Conchoid of a circle

Here is how the curve appears for a particular position of the fixed point O.

Let the circumference of radius r be centered at the origin origin (0, 0) and let O be (0, a), with a <> 0 and a <> r. A point Q(p, q) is on the circumference if and only if p² + q² = r². The points A and B that trace out the conchoid are on the line OQ p(y - a) = x(q - a) and they satisfy the equation (x - p)² + (y - q)² = r².
The reduced Groebner basis of I = <p² + q² - r², p(y - a) - x(q - a), (x - p)² + (y - q)² - r²> w.r.t. lex order and p>q>x>y>r>a (if we use the Groebner applet we must treat r and a as variables) is

g₁ = x⁶ + 3x⁴y² - 2ax⁴y -4r²x⁴ + a²x⁴ + 3x²y⁴ - 4ax²y³ - 8r²x²y²
+ 2a²x²y² + 8ar²x²y + y⁶ - 2ay⁵ - 4r²y⁴ + a²y⁴ + 8ar²y³ - 4a²r²y²
g₂ = (a²y)q + ¹/₂x⁴ + x²y² - ¹/₂ax⁴y - 2r²x² + ¹/₂a²x²
+ ¹/₂y⁴ - ¹/₂ay³ - 2r²y² - ¹/₂a²y² + 2r²ay
g₃ = (x² + y² - ay)q - ¹/₂x²y - ¹/₂ax² - ¹/₂y³ + ¹/₂ay²
g₄ = aq² - ³/₂qay - ¹/₄x²y + ¹/₄ax² - ¹/₂y³ + ³/₄ay² + r²y - r²a
g₅ = (y - a)p - qx + ax
g₆ = px + qy - ¹/₂x² - ¹/₂y²
g₇ = qpa - ¹/₂pa² - ³/₂qax - ¹/₄x³ - ¹/₄xy² + ¹/₂axy + r²x + ¹/₂a²x
g₈ = p² + q² - r²

Hence the 2nd elimination ideal is given by

I₂ = <g₁> = <x⁶ + 3x⁴y² - 2ax⁴y -4r²x⁴ + a²x⁴ + 3x²y⁴ - 4ax²y³ - 8r²x²y²
+ 2a²x²y² + 8ar²x²y + y⁶ - 2ay⁵ - 4r²y⁴ + a²y⁴ + 8ar²y³ - 4a²r²y²>.
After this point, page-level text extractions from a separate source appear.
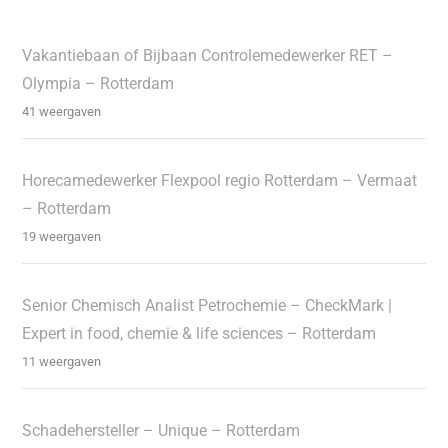
Vakantiebaan of Bijbaan Controlemedewerker RET –
Olympia – Rotterdam
41 weergaven
Horecamedewerker Flexpool regio Rotterdam – Vermaat
– Rotterdam
19 weergaven
Senior Chemisch Analist Petrochemie – CheckMark |
Expert in food, chemie & life sciences – Rotterdam
11 weergaven
Schadehersteller – Unique – Rotterdam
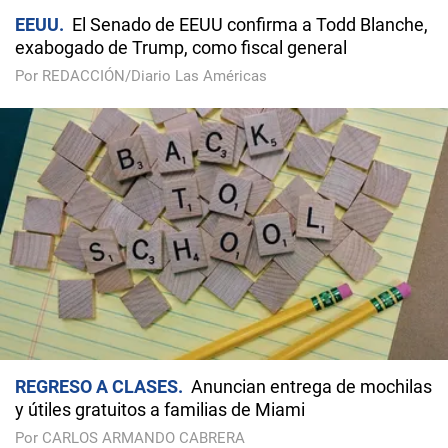
EEUU
El Senado de EEUU confirma a Todd Blanche,
exabogado de Trump, como fiscal general
Por REDACCIÓN/Diario Las Américas
REGRESO A CLASES
Anuncian entrega de mochilas
y útiles gratuitos a familias de Miami
Por CARLOS ARMANDO CABRERA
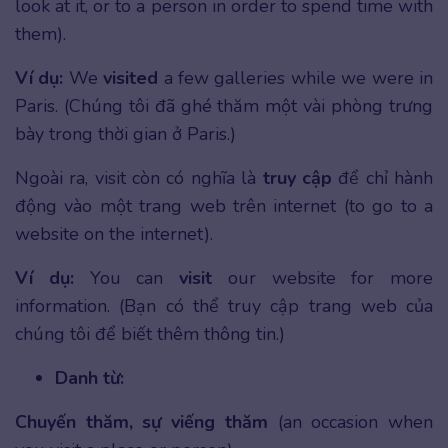
look at it, or to a person in order to spend time with
them).
Ví dụ:
We
visited
a few galleries while we were in
Paris. (Chúng tôi đã ghé thăm một vài phòng trưng
bày trong thời gian ở Paris.)
Ngoài ra, visit còn có nghĩa là
truy cập
để chỉ hành
động vào một trang web trên internet (to go to a
website on the internet).
Ví dụ:
You can
visit
our website for more
information. (Bạn có thể truy cập trang web của
chúng tôi để biết thêm thông tin.)
Danh từ:
Chuyến thăm, sự viếng thăm
(an occasion when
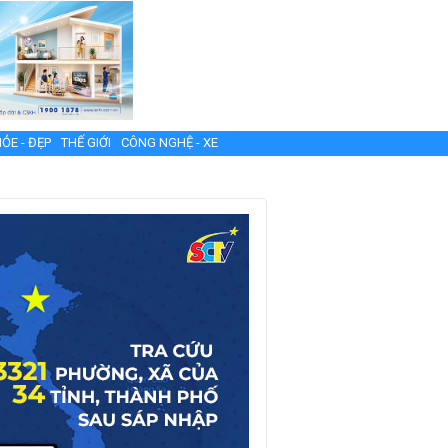
ỎE - ĐẸP
THẾ GIỚI
CÔNG NGHỆ - XE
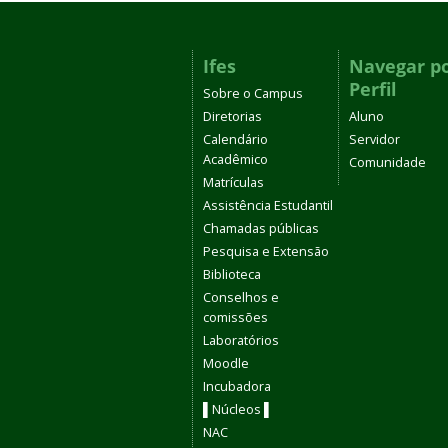
Ifes
Navegar p
Perfil
Sobre o Campus
Diretorias
Aluno
Calendário
Servidor
Acadêmico
Comunidade
Matrículas
Assistência Estudantil
Chamadas públicas
Pesquisa e Extensão
Biblioteca
Conselhos e
comissões
Laboratórios
Moodle
Incubadora
▌Núcleos ▌
NAC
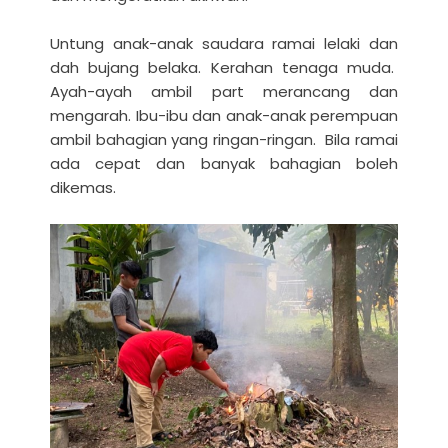
Untung anak-anak saudara ramai lelaki dan
dah bujang belaka. Kerahan tenaga muda.
Ayah-ayah ambil part merancang dan
mengarah. Ibu-ibu dan anak-anak perempuan
ambil bahagian yang ringan-ringan. Bila ramai
ada cepat dan banyak bahagian boleh
dikemas.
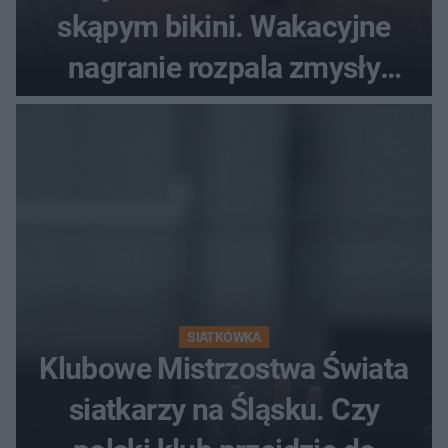
skąpym bikini. Wakacyjne
nagranie rozpala zmysły
fanów
SIATKÓWKA
Klubowe Mistrzostwa Świata
siatkarzy na Śląsku. Czy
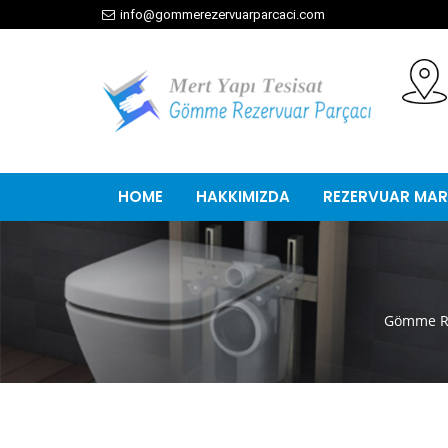
info@gommerezervuarparcaci.com
HOME
HAKKIMIZDA
REZERVUAR MAR
Gömme Re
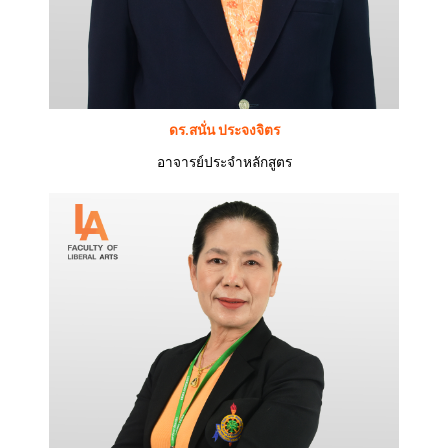
ดร.สนั่น ประจงจิตร
อาจารย์ประจำหลักสูตร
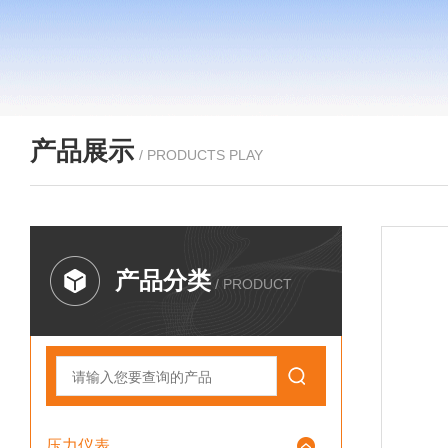
产品展示
/ PRODUCTS PLAY
产品分类
/ PRODUCT
压力仪表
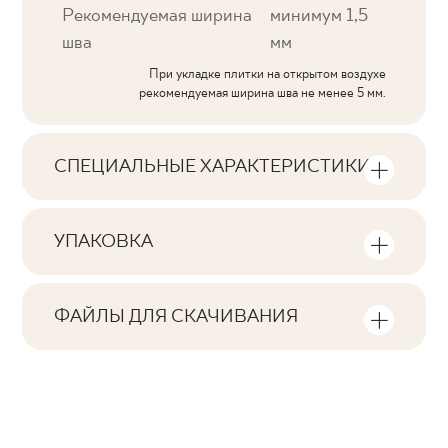
Рекомендуемая ширина
минимум 1,5
шва
мм
При укладке плитки на открытом воздухе
рекомендуемая ширина шва не менее 5 мм.
СПЕЦИАЛЬНЫЕ ХАРАКТЕРИСТИКИ
Основные характеристики продукта
УПАКОВКА
Тональность
Информация о количестве единиц
V3
продукции и квадратных метров на
ФАЙЛЫ ДЛЯ СКАЧИВАНИЯ
упаковку продукта
Лица
Здесь вы найдете файлы для скачивания,
F1-20
связанные с продуктом
Количество изделий в упаковке
Ректификация
8
да
Pobierz plik z teksturami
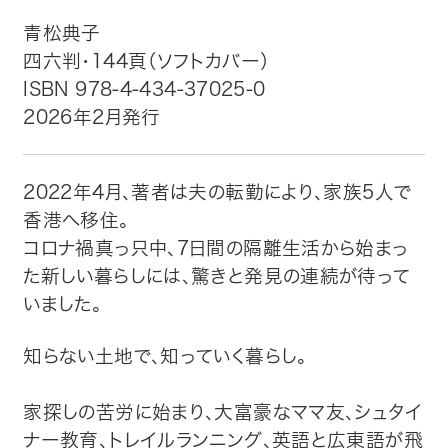
青松典子
トップ
四六判・144頁（ソフトカバー）
ISBN 978-4-434-37025-0
自費出版したい方
2026年2月発行
メディア紹介
2022年4月、著者は夫の転勤により、家族5人で
購入方法
香港へ移住。
コロナ禍真っ只中、7日間の隔離生活から始まっ
お問い合わせ
た新しい暮らしには、驚きと発見の連続が待って
いました。
画像・文章の使用について
知らない土地で、知っていく暮らし。
企業情報
家探しの苦労に始まり、大富豪なママ友、シュタイ
ナー教育、トレイルランニング、英語と広東語が飛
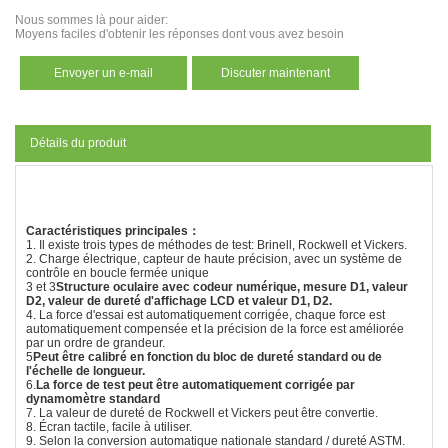
Nous sommes là pour aider:
Moyens faciles d'obtenir les réponses dont vous avez besoin
Envoyer un e-mail
Discuter maintenant
Détails du produit
Caractéristiques principales
：
1. Il existe trois types de méthodes de test: Brinell, Rockwell et Vickers.
2. Charge électrique, capteur de haute précision, avec un système de
contrôle en boucle fermée unique
3 et 3
Structure oculaire avec codeur numérique, mesure D1, valeur
D2, valeur de dureté d'affichage LCD et valeur D1, D2
.
4. La force d'essai est automatiquement corrigée, chaque force est
automatiquement compensée et la précision de la force est améliorée
par un ordre de grandeur.
5
Peut être calibré en fonction du bloc de dureté standard ou de
l'échelle de longueur.
6.
La force de test peut être automatiquement corrigée par
dynamomètre standard
7. La valeur de dureté de Rockwell et Vickers peut être convertie.
8. Écran tactile, facile à utiliser.
9. Selon la conversion automatique nationale standard / dureté ASTM.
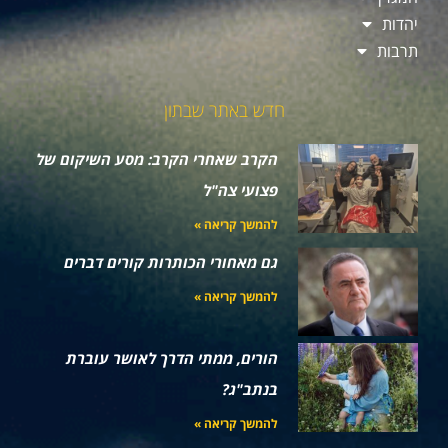
יהדות
תרבות
חדש באתר שבתון
הקרב שאחרי הקרב: מסע השיקום של
פצועי צה"ל
להמשך קריאה »
גם מאחורי הכותרות קורים דברים
להמשך קריאה »
הורים, ממתי הדרך לאושר עוברת
בנתב"ג?
להמשך קריאה »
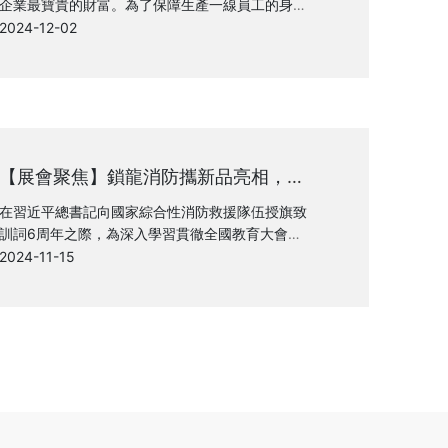
企業最寶貴的財富。為了保障生產一線員工的身心
健康，營造更加和諧、高效的工作環境，我司組織
2024-12-02
了一場全面而細致的職業健康體檢活動。經過精心
籌備與生產一線員工的積極參與，本次體檢活動現
已圓滿落幕！
【展會聚焦】鎖龍消防攜新品亮相，共
筑消防安全新篇章
在習近平總書記向國家綜合性消防救援隊伍授旗致
訓詞6周年之際，為深入學習貫徹全國教育大會精
神，拓展開放辦學，加強校企合作，促進產教融
2024-11-15
合，一體推進教育發展、科技創新、人才培養。根
據2024年全國消防宣傳月活動有關要求，中國消
防救援學院結合教學科研工作之際，2024年11月7
日-9日，以“科技引領發展、文化鑄造力量”為主
題，舉辦了“119”消防救援科技文化節，切實發揮
科研育人、文化育人功能作用，推動學習實踐重要
訓詞精神走深走實。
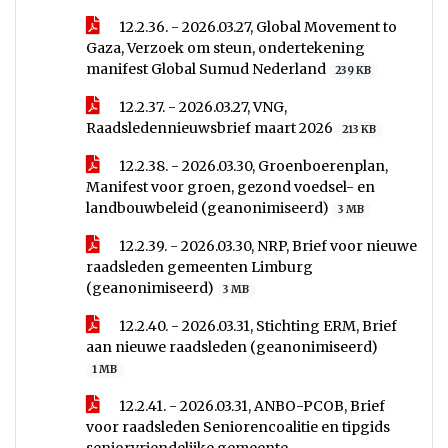
12.2.36. - 2026.03.27, Global Movement to
Gaza, Verzoek om steun, ondertekening
manifest Global Sumud Nederland
239 KB
12.2.37. - 2026.03.27, VNG,
Raadsledennieuwsbrief maart 2026
213 KB
12.2.38. - 2026.03.30, Groenboerenplan,
Manifest voor groen, gezond voedsel- en
landbouwbeleid (geanonimiseerd)
3 MB
12.2.39. - 2026.03.30, NRP, Brief voor nieuwe
raadsleden gemeenten Limburg
(geanonimiseerd)
3 MB
12.2.40. - 2026.03.31, Stichting ERM, Brief
aan nieuwe raadsleden (geanonimiseerd)
1 MB
12.2.41. - 2026.03.31, ANBO-PCOB, Brief
voor raadsleden Seniorencoalitie en tipgids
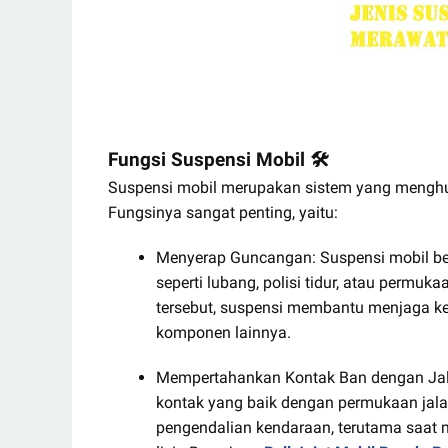
Fungsi Suspensi Mobil 🛠️
Suspensi mobil merupakan sistem yang menghu
Fungsinya sangat penting, yaitu:
Menyerap Guncangan: Suspensi mobil ber
seperti lubang, polisi tidur, atau per
tersebut, suspensi membantu menjaga
komponen lainnya.
Mempertahankan Kontak Ban dengan Jala
kontak yang baik dengan permukaan jalan
pengendalian kendaraan, terutama saat m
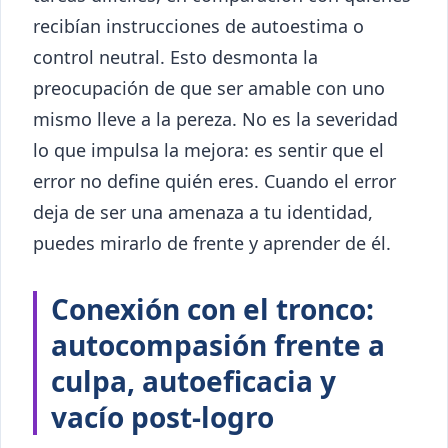
recibían instrucciones de autoestima o
control neutral. Esto desmonta la
preocupación de que ser amable con uno
mismo lleve a la pereza. No es la severidad
lo que impulsa la mejora: es sentir que el
error no define quién eres. Cuando el error
deja de ser una amenaza a tu identidad,
puedes mirarlo de frente y aprender de él.
Conexión con el tronco:
autocompasión frente a
culpa, autoeficacia y
vacío post-logro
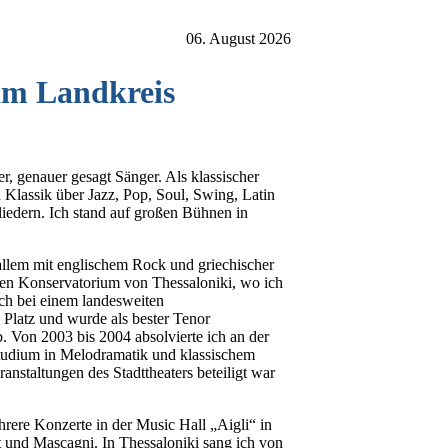
06. August 2026
im Landkreis
r, genauer gesagt Sänger. Als klassischer
 Klassik über Jazz, Pop, Soul, Swing, Latin
liedern. Ich stand auf großen Bühnen in
allem mit englischem Rock und griechischer
chen Konservatorium von Thessaloniki, wo ich
ich bei einem landesweiten
 Platz und wurde als bester Tenor
 Von 2003 bis 2004 absolvierte ich an der
tudium in Melodramatik und klassischem
staltungen des Stadttheaters beteiligt war
ere Konzerte in der Music Hall „Aigli“ in
et und Mascagni. In Thessaloniki sang ich von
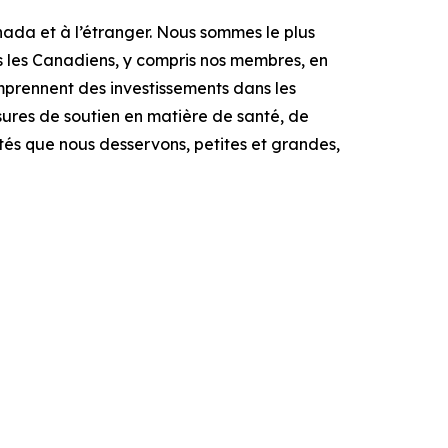
ada et à l’étranger. Nous sommes le plus
s les Canadiens, y compris nos membres, en
mprennent des investissements dans les
ures de soutien en matière de santé, de
ités que nous desservons, petites et grandes,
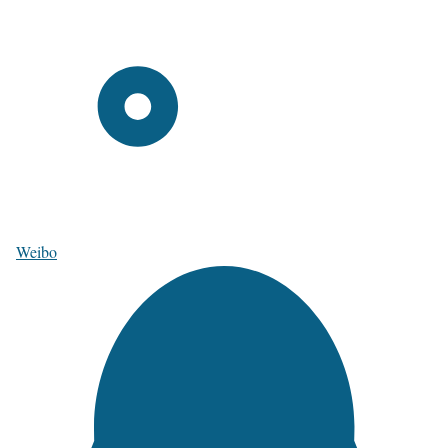
Weibo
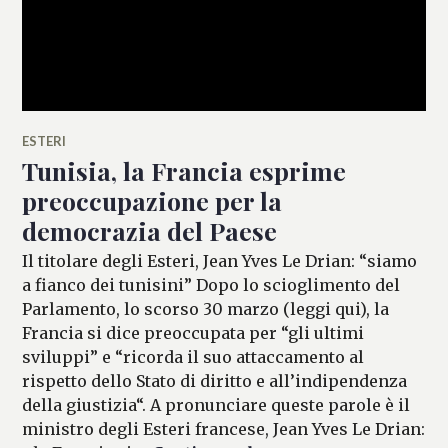
ESTERI
Tunisia, la Francia esprime
preoccupazione per la
democrazia del Paese
Il titolare degli Esteri, Jean Yves Le Drian: “siamo
a fianco dei tunisini” Dopo lo scioglimento del
Parlamento, lo scorso 30 marzo (leggi qui), la
Francia si dice preoccupata per “gli ultimi
sviluppi” e “ricorda il suo attaccamento al
rispetto dello Stato di diritto e all’indipendenza
della giustizia“. A pronunciare queste parole è il
ministro degli Esteri francese, Jean Yves Le Drian:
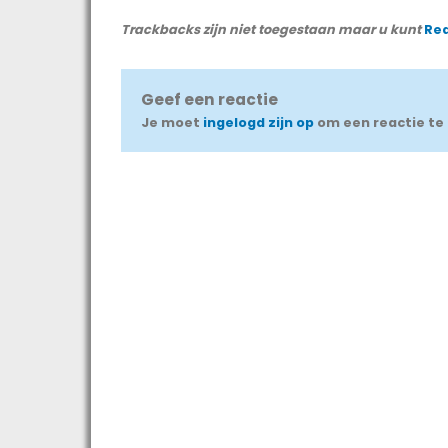
Trackbacks zijn niet toegestaan maar u kunt
Re
Geef een reactie
Je moet
ingelogd zijn op
om een reactie te 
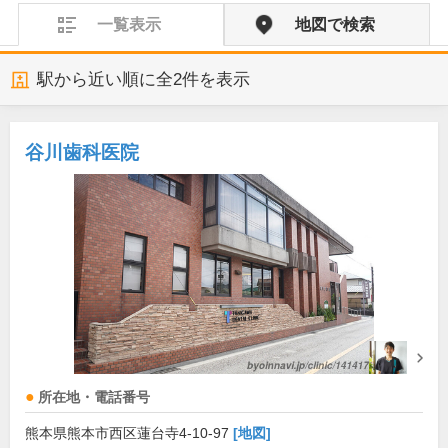
一覧表示
地図で検索
駅から近い順に全
2
件を表示
谷川歯科医院
所在地・電話番号
熊本県熊本市西区蓮台寺4-10-97
[地図]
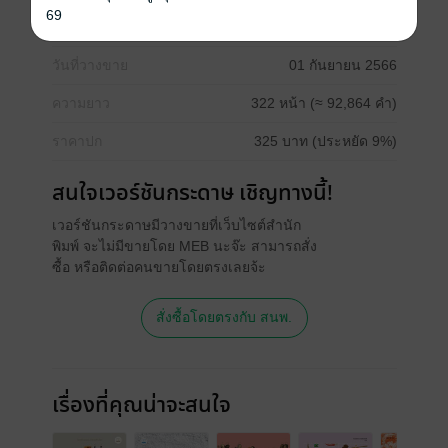
69
ประเภทไฟล์
pdf, epub
(สารบัญ)
วันที่วางขาย
01 กันยายน 2566
ความยาว
322 หน้า (≈ 92,864 คำ)
ราคาปก
325 บาท (ประหยัด 9%)
สนใจเวอร์ชันกระดาษ เชิญทางนี้!
เวอร์ชันกระดาษมีวางขายที่เว็บไซต์สำนัก
พิมพ์ จะไม่มีขายโดย MEB นะจ๊ะ สามารถสั่ง
ซื้อ หรือติดต่อคนขายโดยตรงเลยจ้ะ
สั่งซื้อโดยตรงกับ สนพ.
เรื่องที่คุณน่าจะสนใจ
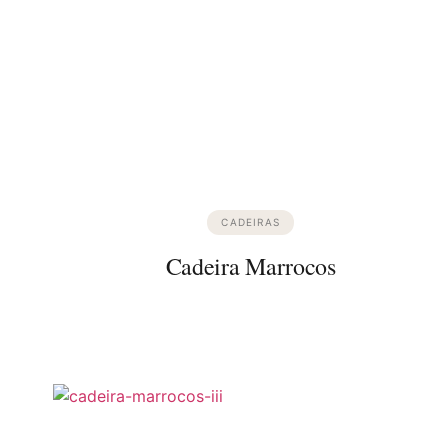
CADEIRAS
Cadeira Marrocos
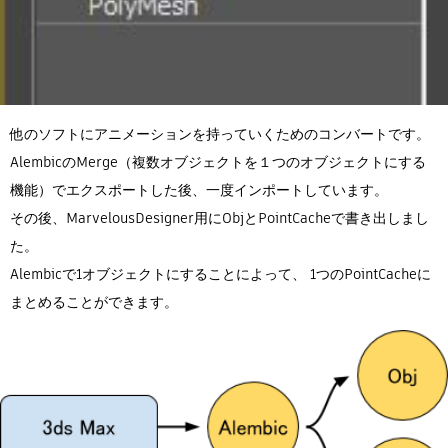
他のソフトにアニメーションを持っていくためのコンバートです。
AlembicのMerge（複数オブジェクトを１つのオブジェクトにする
機能）でエクスポートした後、一度インポートしています。
その後、MarvelousDesigner用にObjとPointCacheで書き出しまし
た。
Alembicで1オブジェクトにすることによって、 1つのPointCacheに
まとめることができます。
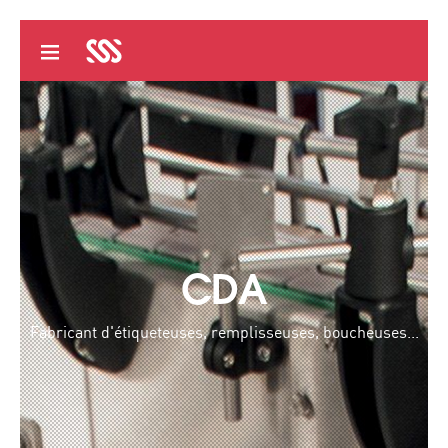
CDA
Fabricant d'étiqueteuses, remplisseuses, boucheuses...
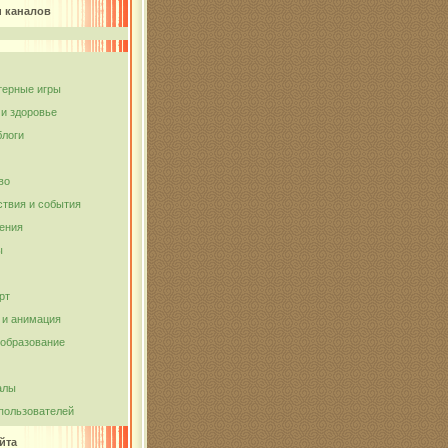
и каналов
ерные игры
 и здоровье
блоги
во
твия и события
ения
ы
рт
и анимация
 образование
алы
пользователей
йта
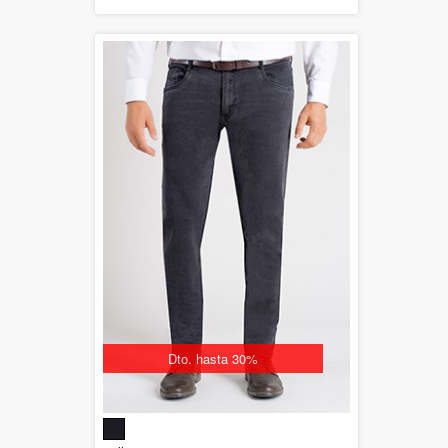
Dto. hasta 30%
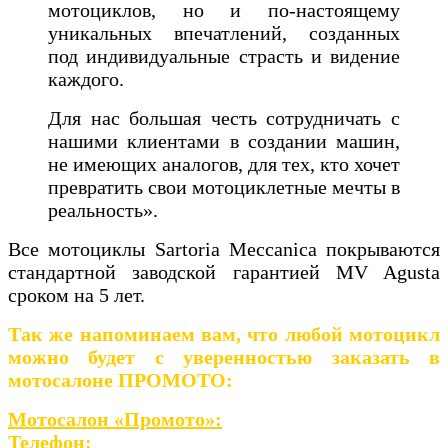
мотоциклов, но и по-настоящему
уникальных впечатлений, созданных
под индивидуальные страсть и видение
каждого.
Для нас большая честь сотрудничать с
нашими клиентами в создании машин,
не имеющих аналогов, для тех, кто хочет
превратить свои мотоциклетные мечты в
реальность».
Все мотоциклы Sartoria Meccanica покрываются
стандартной заводской гарантией MV Agusta
сроком на 5 лет.
Так же напоминаем вам, что любой мотоцикл
можно будет с уверенностью заказать в
мотосалоне ПРОМОТО:
Мотосалон «Промото»:
Телефон:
But does V(I₂) introduce some extraneous points? This is the same as asking if every partial solution (x, y)extends to a complete solution (x, y, q, p). Over C we can give a positive answer using the Extension Theorem. And over R? Looking at the generators in the Groebner basis we see that we can extend the solution (x, y) to (x, y, q) (using g₂, g₃ and g₄ when (x, y) = (0, 0)). Can we extend now (x, y, q) to (x, y, q, p)? If (x, y) <> (0, a)we can use g₅ and g₆ to see that p is real; otherwise, if (x, y) = (0, a) we have q = ¹/₂a from g₇ = 0; substituting into g₈ we get a real p if and only if |a| <= 2r. Hence, if |a| > 2r, V(I₂)introduces one isolated point (0, a) which is not on the locus.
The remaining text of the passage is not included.